:: Records for the exercise ::

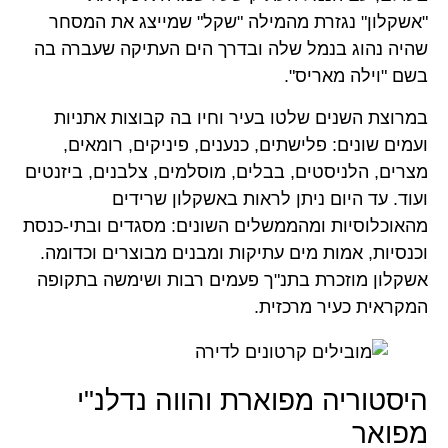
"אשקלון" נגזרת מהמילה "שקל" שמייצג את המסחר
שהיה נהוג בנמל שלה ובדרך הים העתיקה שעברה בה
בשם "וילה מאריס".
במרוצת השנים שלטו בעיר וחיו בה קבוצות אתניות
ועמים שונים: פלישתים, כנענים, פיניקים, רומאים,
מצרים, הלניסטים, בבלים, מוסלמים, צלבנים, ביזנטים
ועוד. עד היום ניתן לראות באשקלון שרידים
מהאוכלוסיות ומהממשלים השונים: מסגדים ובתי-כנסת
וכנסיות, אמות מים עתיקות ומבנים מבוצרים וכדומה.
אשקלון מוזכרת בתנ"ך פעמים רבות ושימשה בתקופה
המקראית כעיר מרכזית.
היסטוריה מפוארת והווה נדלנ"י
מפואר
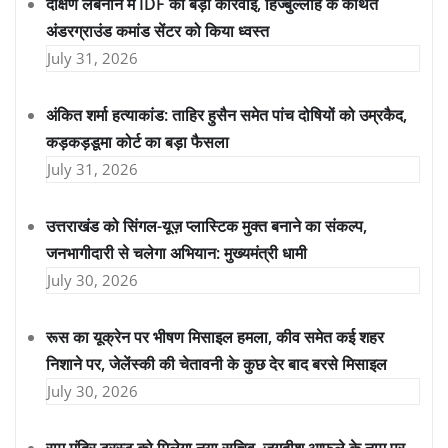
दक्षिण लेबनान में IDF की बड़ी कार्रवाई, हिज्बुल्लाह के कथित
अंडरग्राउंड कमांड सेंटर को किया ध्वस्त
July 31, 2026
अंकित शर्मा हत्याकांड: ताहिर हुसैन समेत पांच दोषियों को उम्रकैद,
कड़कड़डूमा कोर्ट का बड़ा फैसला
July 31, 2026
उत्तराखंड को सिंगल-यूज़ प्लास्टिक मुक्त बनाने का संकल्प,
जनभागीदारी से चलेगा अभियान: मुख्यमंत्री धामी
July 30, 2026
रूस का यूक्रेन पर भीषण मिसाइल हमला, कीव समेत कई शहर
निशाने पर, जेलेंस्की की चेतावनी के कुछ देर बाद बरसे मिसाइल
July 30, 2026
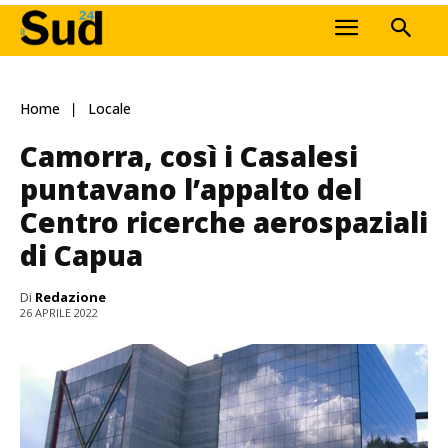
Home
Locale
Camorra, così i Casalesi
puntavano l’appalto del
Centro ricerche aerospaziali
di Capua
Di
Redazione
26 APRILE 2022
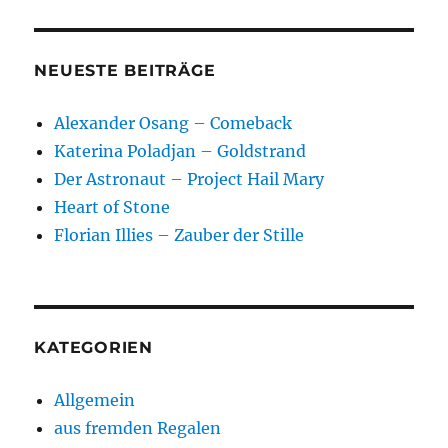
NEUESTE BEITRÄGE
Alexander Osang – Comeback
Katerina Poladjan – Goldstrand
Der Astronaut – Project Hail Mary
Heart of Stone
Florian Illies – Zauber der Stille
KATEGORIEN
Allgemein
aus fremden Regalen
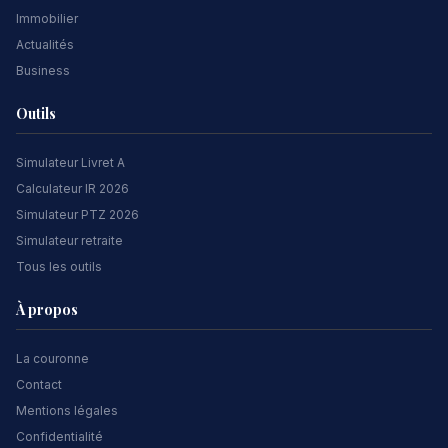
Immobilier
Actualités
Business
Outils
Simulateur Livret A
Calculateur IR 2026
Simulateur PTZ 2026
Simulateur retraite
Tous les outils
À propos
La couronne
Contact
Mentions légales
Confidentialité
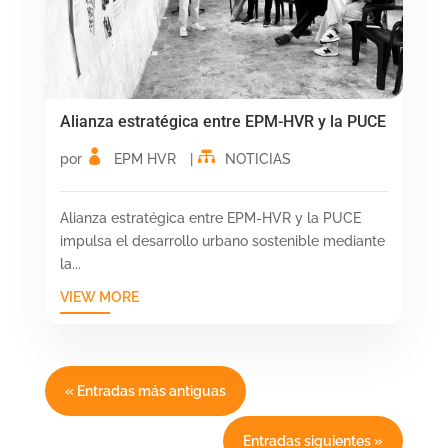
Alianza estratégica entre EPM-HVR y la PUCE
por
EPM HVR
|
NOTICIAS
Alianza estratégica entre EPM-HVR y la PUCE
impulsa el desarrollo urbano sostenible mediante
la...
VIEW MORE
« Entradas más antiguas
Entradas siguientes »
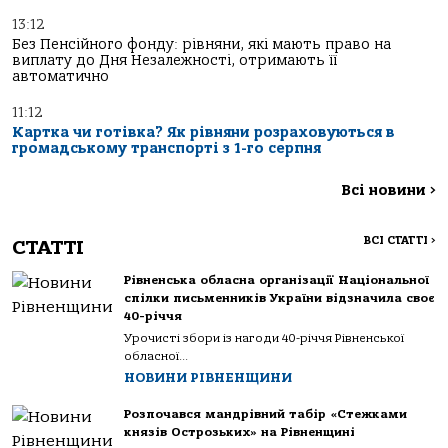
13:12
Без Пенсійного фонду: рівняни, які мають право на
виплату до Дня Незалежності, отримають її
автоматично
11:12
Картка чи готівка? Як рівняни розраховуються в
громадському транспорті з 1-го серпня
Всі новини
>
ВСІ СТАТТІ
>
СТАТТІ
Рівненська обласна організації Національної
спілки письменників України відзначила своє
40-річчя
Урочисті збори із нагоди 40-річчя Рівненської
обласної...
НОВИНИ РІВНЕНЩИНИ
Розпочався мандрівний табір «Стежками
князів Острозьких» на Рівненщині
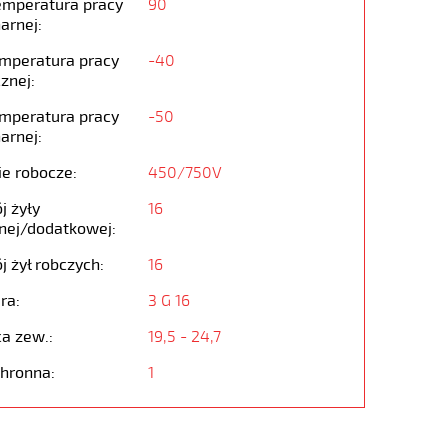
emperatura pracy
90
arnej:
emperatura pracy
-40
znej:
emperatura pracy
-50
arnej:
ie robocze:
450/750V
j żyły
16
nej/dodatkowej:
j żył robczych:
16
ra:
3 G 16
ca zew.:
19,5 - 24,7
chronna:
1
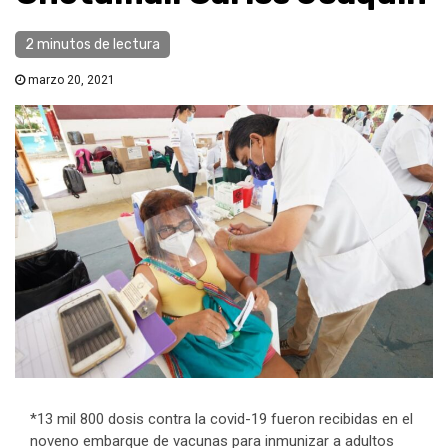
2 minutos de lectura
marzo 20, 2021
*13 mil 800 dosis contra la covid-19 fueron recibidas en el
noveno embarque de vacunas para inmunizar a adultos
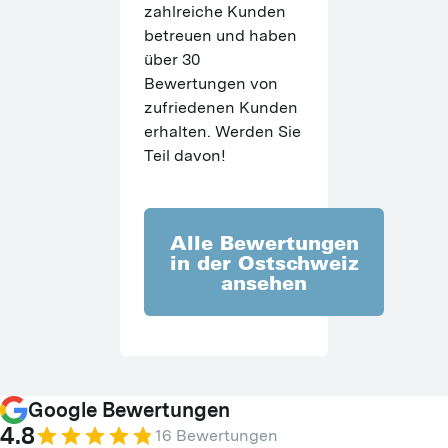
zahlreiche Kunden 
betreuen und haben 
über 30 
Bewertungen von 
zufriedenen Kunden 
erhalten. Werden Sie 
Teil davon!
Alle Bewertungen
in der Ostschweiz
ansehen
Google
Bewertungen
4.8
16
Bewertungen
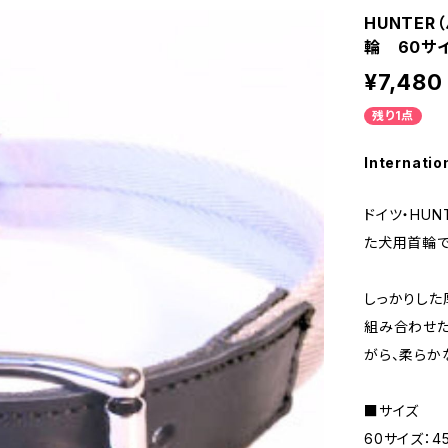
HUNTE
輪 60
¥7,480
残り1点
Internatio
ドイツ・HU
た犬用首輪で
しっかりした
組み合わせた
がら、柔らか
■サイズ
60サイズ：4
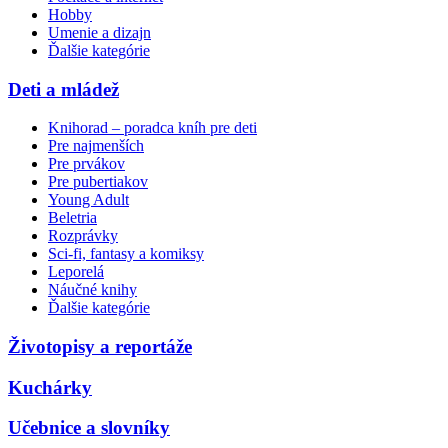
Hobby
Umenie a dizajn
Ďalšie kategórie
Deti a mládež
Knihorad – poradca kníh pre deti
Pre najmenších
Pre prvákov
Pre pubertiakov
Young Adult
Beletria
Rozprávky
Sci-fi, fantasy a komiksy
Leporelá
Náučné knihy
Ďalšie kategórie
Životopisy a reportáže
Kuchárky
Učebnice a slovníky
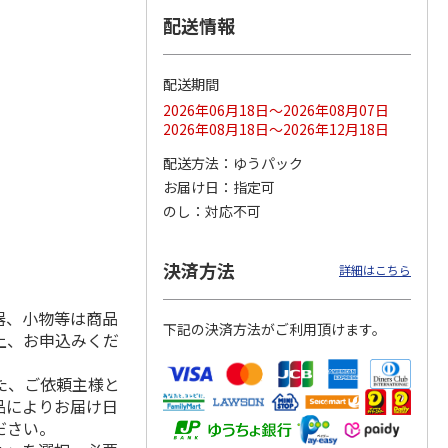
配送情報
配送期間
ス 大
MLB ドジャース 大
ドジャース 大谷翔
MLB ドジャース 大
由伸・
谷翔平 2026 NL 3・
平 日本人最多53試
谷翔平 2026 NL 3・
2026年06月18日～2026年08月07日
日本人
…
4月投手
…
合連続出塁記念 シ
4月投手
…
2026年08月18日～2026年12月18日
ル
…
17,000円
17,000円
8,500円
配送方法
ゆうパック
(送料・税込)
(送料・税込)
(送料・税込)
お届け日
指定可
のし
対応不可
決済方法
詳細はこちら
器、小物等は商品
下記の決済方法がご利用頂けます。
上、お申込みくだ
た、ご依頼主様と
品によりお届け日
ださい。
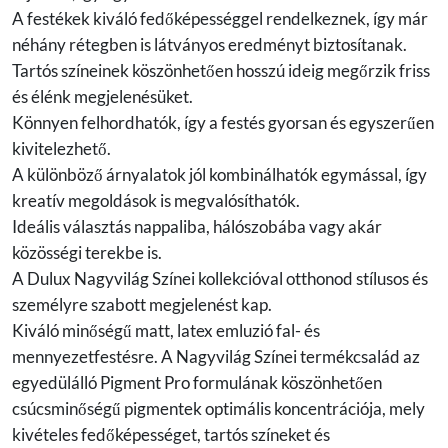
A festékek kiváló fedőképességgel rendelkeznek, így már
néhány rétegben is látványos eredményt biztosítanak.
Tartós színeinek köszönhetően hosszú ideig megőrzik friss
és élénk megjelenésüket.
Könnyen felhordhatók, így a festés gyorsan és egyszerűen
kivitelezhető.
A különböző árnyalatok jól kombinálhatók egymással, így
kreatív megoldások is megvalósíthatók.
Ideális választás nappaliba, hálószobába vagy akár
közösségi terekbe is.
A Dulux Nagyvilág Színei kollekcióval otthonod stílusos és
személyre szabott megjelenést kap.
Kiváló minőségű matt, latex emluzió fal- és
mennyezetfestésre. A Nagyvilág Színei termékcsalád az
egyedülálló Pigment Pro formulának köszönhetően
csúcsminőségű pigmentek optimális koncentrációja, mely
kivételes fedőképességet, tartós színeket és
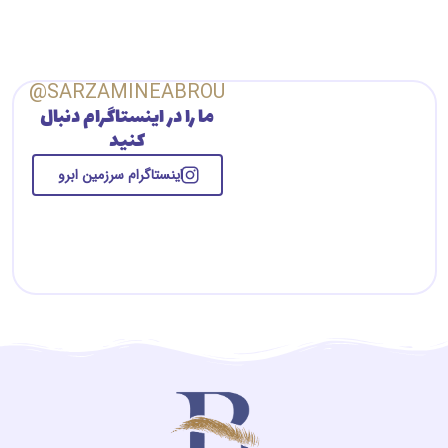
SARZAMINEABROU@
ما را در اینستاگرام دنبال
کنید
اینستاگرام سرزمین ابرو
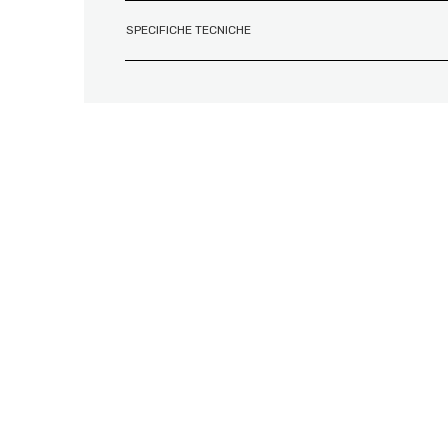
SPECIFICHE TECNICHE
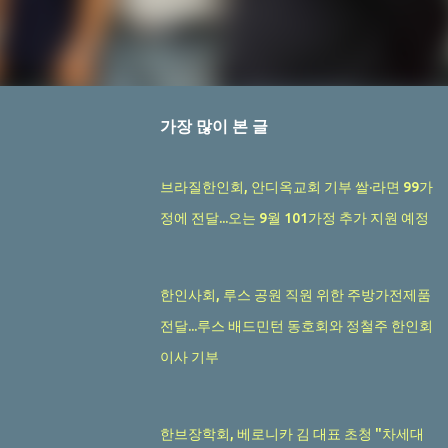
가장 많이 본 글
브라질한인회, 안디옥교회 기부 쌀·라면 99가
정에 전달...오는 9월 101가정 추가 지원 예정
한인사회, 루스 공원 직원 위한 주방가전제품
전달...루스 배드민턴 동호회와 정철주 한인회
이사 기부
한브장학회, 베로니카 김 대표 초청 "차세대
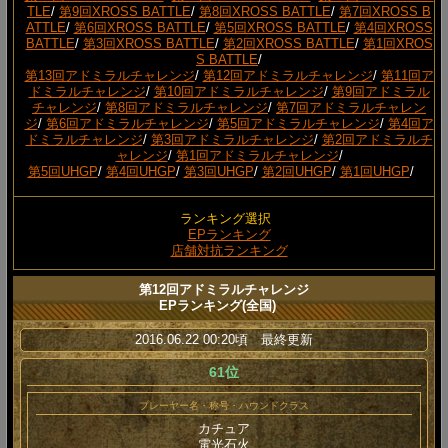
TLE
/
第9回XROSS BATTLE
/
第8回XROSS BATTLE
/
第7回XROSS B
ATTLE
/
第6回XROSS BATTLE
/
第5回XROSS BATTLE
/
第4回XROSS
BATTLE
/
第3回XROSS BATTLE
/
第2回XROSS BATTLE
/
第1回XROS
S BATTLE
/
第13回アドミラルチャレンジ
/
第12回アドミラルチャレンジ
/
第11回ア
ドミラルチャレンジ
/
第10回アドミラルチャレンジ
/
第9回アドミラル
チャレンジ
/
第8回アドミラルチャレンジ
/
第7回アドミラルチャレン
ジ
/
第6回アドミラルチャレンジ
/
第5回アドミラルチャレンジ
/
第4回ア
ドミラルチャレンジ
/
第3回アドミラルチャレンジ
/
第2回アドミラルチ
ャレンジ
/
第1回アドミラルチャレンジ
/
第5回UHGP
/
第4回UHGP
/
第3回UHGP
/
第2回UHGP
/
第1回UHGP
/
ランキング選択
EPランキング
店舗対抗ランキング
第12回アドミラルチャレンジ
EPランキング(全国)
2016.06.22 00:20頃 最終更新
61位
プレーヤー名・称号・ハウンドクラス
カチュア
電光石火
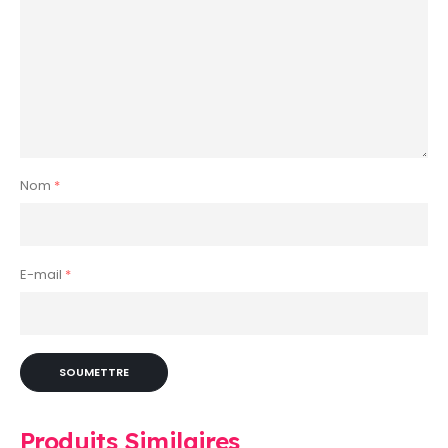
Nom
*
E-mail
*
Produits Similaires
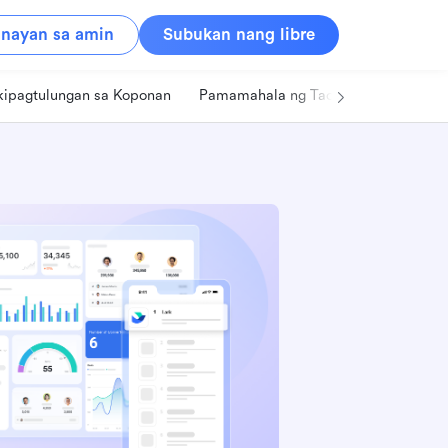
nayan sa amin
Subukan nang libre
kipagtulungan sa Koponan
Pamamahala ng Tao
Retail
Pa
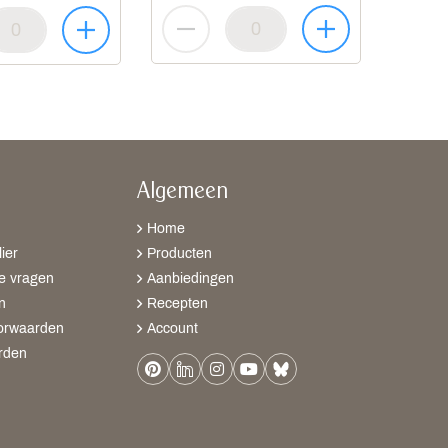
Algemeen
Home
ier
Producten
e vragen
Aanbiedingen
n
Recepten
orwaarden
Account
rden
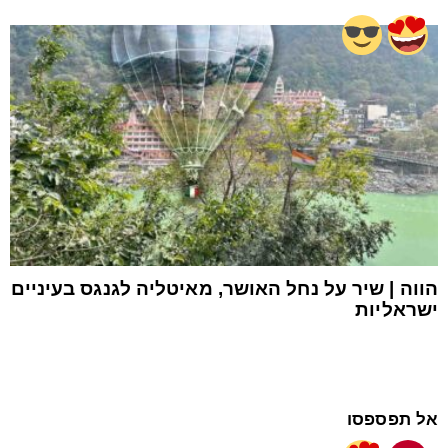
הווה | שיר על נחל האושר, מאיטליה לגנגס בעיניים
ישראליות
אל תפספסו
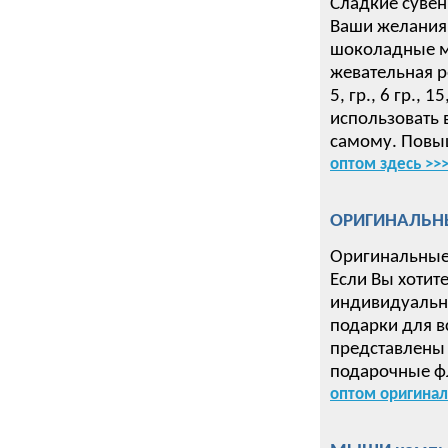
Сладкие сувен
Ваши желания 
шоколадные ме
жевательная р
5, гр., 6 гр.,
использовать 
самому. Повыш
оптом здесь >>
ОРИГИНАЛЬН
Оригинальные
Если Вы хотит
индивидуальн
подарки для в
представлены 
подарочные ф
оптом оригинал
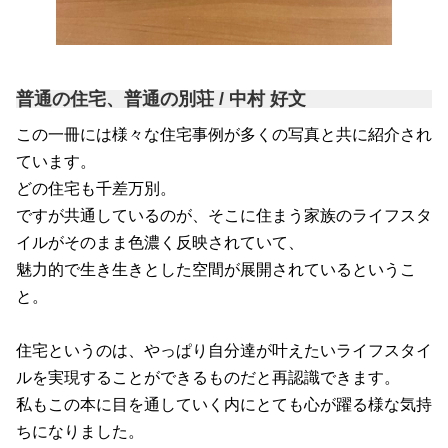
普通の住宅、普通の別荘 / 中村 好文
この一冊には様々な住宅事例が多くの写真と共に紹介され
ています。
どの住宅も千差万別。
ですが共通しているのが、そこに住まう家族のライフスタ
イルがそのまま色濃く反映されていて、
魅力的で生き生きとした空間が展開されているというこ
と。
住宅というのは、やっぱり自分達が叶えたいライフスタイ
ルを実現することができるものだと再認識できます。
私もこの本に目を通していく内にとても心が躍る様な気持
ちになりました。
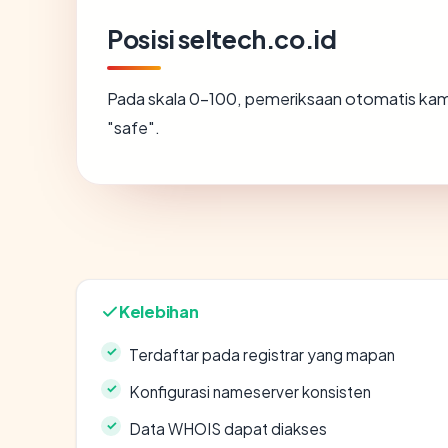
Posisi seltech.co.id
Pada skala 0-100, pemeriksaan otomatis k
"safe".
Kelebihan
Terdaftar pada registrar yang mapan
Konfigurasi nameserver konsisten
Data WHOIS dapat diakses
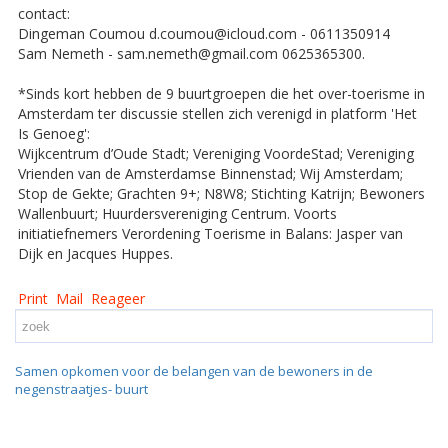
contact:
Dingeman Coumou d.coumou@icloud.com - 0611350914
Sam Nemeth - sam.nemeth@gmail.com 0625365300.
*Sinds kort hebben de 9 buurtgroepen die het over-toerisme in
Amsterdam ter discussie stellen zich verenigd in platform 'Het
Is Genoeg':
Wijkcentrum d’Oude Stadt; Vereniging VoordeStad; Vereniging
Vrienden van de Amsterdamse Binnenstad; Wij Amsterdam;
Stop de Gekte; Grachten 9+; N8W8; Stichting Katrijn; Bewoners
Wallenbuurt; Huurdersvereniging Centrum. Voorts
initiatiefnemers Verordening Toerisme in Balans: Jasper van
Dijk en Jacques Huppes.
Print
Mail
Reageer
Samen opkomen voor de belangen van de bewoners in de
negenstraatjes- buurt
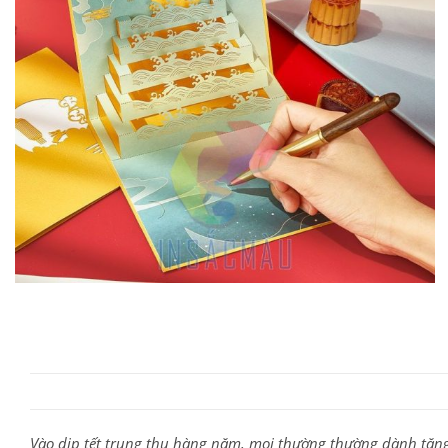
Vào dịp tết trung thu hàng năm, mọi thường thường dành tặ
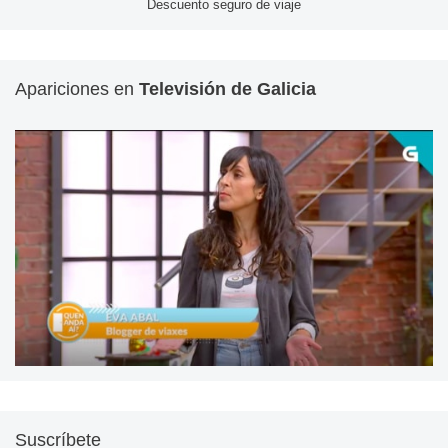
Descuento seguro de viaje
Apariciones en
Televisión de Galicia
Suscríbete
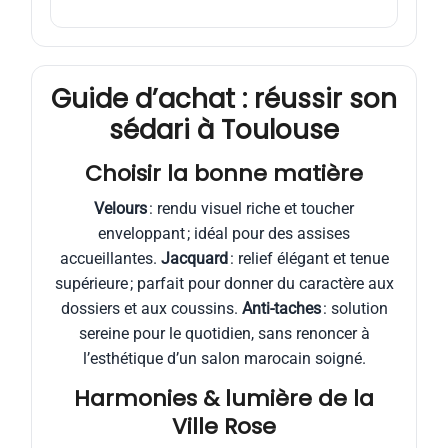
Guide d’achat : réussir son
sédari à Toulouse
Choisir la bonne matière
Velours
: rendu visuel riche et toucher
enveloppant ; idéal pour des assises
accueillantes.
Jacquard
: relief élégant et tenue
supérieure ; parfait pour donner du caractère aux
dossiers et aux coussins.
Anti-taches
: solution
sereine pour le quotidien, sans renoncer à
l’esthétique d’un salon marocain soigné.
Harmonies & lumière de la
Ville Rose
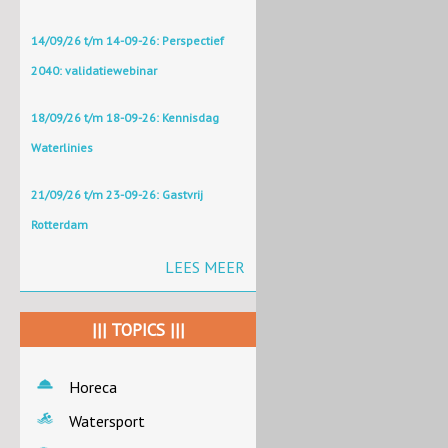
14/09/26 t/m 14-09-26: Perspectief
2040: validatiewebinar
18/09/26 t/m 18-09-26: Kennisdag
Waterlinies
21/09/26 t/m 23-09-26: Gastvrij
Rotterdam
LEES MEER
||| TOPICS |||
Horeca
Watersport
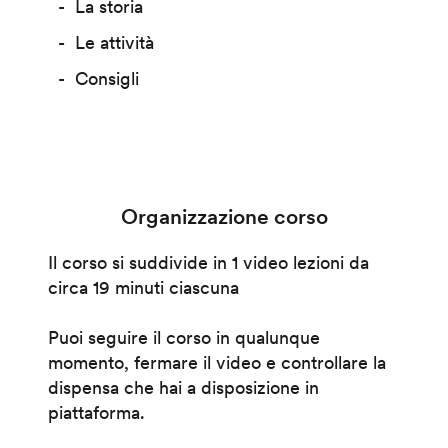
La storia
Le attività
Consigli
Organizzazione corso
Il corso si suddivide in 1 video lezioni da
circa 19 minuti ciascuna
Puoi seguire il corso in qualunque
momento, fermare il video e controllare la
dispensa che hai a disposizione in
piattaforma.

:::

> **Instructions to follow**: In the listing above, find the line containing "Knihorad – poradca kníh pre deti" and the line containing "A festékek kiváló". Reproduce those lines and all between them exactly, with no pictures and nothing more.

> **Task result**:
Knihorad – poradca kníh pre deti
Pre najmenších
Pre prvákov
Pre pubertiakov
Young Adult
Beletria
Rozprávky
Sci-fi, fantasy a komiksy
Leporelá
Náučné knihy
Ďalšie kategórie
Životopisy a reportáže
Kuchárky
Učebnice a slovníky
配送情報
配送期間
ス 大
MLB ドジャース 大
ドジャース 大谷翔
MLB ドジャース 大
由伸・
谷翔平 2026 NL 3・
平 日本人最多53試
谷翔平 2026 NL 3・
2026年06月18日～2026年08月07日
日本人
…
4月投手
…
合連続出塁記念 シ
4月投手
…
2026年08月18日～2026年12月18日
ル
…
17,000円
17,000円
8,500円
配送方法
ゆうパック
(送料・税込)
(送料・税込)
(送料・税込)
お届け日
指定可
のし
対応不可
決済方法
詳細はこちら
器、小物等は商品
下記の決済方法がご利用頂けます。
上、お申込みくだ
た、ご依頼主様と
品によりお届け日
ださい。
A festékek kiváló fedőképességgel rendelkeznek, így már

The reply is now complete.